Reproduction instructions

import tensorflow_datasets as tfds
data = tfds.load(name="imagenet_resized", split="train", builder_kwargs={'config':'64x64'})

Link to logs
```Traceback (most recent call last):
File "/home/pxd256/.local/lib/python3.6/site-packages/tensorflow_datasets/core/file_format_adapter.py", line 199, in incomplete_dir
File "/home/pxd256/.local/lib/python3.6/site-packages/tensorflow_datasets/core/dataset_builder.py", line 322, in download_and_prepare
File "/home/pxd256/.local/lib/python3.6/site-packages/tensorflow_datasets/core/dataset_builder.py", line 969, in _download_and_prepare
File "/home/pxd256/.local/lib/python3.6/site-packages/tensorflow_datasets/core/dataset_builder.py", line 837, in _download_and_prepare
File "/home/pxd256/.local/lib/python3.6/site-packages/tensorflow_datasets/core/dataset_builder.py", line 996, in _prepare_split
File "/home/pxd256/.local/lib/python3.6/site-packages/tensorflow_datasets/core/tfrecords_writer.py", line 160, in write
File "/home/pxd256/.local/lib/python3.6/site-packages/tensorflow_datasets/core/shuffle.py", line 194, in add
File "/home/pxd256/.local/lib/python3.6/site-packages/tensorflow_datasets/core/shuffle.py", line 180, in _add_to_mem_buffer
File "/home/pxd256/.local/lib/python3.6/site-packages/tensorflow_datasets/core/shuffle.py", line 174, in _add_to_bucket
File "/home/pxd256/.local/lib/python3.6/site-packages/tensorflow_datasets/core/shuffle.py", line 109, in add
File "/home/pxd256/.local/lib/python3.6/site-packages/tensorflow/python/lib/io/file_io.py", line 106, in write
File "/home/pxd256/.local/lib/python3.6/site-packages/tensorflow/python/lib/io/file_io.py", line 92, in _prewrite_check
tensorflow.python.framework.errors_impl.ResourceExhaustedError: /home/pxd256/tensorflow_datasets/imagenet_resized/64x64/0.1.0.incomplete3CQMFQ/bucket_b6b3f07c-ee6c-4cab-aac4-b9dde31f24c6_717.tmp; Too many open files

During handling of the above exception, another exception occurred:

Traceback (most recent call last):
File "", line 1, in
File "/home/pxd256/.local/lib/python3.6/site-packages/tensorflow_datasets/core/api_utils.py", line 52, in disallow_positional_args_dec
File "/home/pxd256/.local/lib/python3.6/site-packages/tensorflow_datasets/core/registered.py", line 302, in load
File "/home/pxd256/.local/lib/python3.6/site-packages/tensorflow_datasets/core/api_utils.py", line 52, in disallow_positional_args_dec
File "/home/pxd256/.local/lib/python3.6/site-packages/tensorflow_datasets/core/dataset_builder.py", line 342, in download_and_prepare
File "/usr/lib/python3.6/contextlib.py", line 99, in __exit__
File "/home/pxd256/.local/lib/python3.6/site-packages/tensorflow_datasets/core/file_format_adapter.py", line 203, in incomplete_dir
File "/home/pxd256/.local/lib/python3.6/site-packages/tensorflow/python/lib/io/file_io.py", line 569, in delete_recursively_v2
tensorflow.python.framework.errors_impl.ResourceExhaustedError: /home/pxd256/tensorflow_datasets/imagenet_resized/64x64/0.1.0.incomplete3CQMFQ; Too many open files
126393 examples [05:00, 472.55 examples/s]
```

Expected behavior
Not throwing exception.

bug contributions welcome

Most helpful comment

Temporary fix:
Instead of

import tensorflow_datasets as tfds
data = tfds.load(name="imagenet_resized", split="train", builder_kwargs={'config':'64x64'})

Do

import resource
low, high = resource.getrlimit(resource.RLIMIT_NOFILE)
resource.setrlimit(resource.RLIMIT_NOFILE, (high, high))

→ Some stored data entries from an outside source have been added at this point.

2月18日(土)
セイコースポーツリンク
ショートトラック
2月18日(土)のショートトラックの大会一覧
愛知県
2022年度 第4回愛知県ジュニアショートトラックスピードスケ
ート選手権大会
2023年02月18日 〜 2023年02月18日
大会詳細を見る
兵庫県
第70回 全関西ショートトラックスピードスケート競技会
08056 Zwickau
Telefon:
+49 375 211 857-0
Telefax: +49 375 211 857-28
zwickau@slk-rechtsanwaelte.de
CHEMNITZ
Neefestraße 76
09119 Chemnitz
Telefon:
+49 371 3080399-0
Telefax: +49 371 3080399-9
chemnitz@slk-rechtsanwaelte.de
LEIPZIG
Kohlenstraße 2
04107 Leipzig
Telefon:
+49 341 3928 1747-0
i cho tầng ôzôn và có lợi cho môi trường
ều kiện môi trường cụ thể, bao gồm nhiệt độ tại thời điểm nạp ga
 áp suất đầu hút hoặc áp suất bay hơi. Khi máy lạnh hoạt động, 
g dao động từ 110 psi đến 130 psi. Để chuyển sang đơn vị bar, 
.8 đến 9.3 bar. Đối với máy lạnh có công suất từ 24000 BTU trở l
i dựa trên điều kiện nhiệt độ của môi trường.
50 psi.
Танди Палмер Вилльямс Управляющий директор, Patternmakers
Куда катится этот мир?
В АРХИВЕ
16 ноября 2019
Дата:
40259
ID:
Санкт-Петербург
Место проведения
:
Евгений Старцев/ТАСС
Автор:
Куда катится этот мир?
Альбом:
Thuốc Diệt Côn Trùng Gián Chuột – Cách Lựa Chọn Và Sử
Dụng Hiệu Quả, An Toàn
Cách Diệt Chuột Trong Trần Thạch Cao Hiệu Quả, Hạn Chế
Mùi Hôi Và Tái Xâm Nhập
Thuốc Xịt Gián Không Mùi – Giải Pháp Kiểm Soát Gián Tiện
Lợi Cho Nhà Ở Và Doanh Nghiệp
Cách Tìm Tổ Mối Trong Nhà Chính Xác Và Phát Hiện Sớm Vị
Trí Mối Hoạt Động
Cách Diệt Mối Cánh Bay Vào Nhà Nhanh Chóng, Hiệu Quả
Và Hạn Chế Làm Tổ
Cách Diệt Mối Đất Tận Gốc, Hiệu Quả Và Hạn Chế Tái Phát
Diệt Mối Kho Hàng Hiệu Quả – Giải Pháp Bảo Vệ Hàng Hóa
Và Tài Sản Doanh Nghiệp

import tensorflow_datasets as tfds
data = tfds.load(name="imagenet_resized", split="train", builder_kwargs={'config':'64x64'})

This should work provided that the python process has a high enough hard limit on number of open files (some amount above 1000, which is the hard coded number of shard files used by shuffler).

It appears that even though the Python soft limit (1024 in three of my servers, and I believe this is the same for all the anaconda environments) is above the number of temporary shard files for the shuffler buckets (1000), it is not high enough for the downloaded data to be split into tfrecords using the shuffler, because 27 files are open in addition to the bucket files for various unknown reasons, bringing the total above the soft limit to 1027. Even though user privilege is not enough to modify the hard limit, it suffices to simply increase the soft limit in python without root privilege, and it will be enough (assuming that the system hard limit is high). I will look into whether there exists a useful heuristic to keep the number of shard files within a safe range.

All 10 comments

Thanks for reporting. Could you check the maximum number of files allowed in your system ?
https://easyengine.io/tutorials/linux/increase-open-files-limit/

During generation, around 1000 temporary shards may be created simultaneously. This allow to shuffle and sort the data deterministically. Done in: https://github.com/tensorflow/datasets/blob/master/tensorflow_datasets/core/shuffle.py

Thanks for reporting. Could you check the maximum number of files allowed in your system ?
https://easyengine.io/tutorials/linux/increase-open-files-limit/

During generation, around 1000 temporary shards may be created simultaneously. This allow to shuffle and sort the data deterministically. Done in: https://github.com/tensorflow/datasets/blob/master/tensorflow_datasets/core/shuffle.py

Thanks for the reply. Two servers I have access to have upperbound hard limited limited at 130k, and cannot be modified with only user privileges. I will see if I can play with some of the tfds source files in shuffle.py and imagenet_resized.py to fix the issue, and provide any updates if they work.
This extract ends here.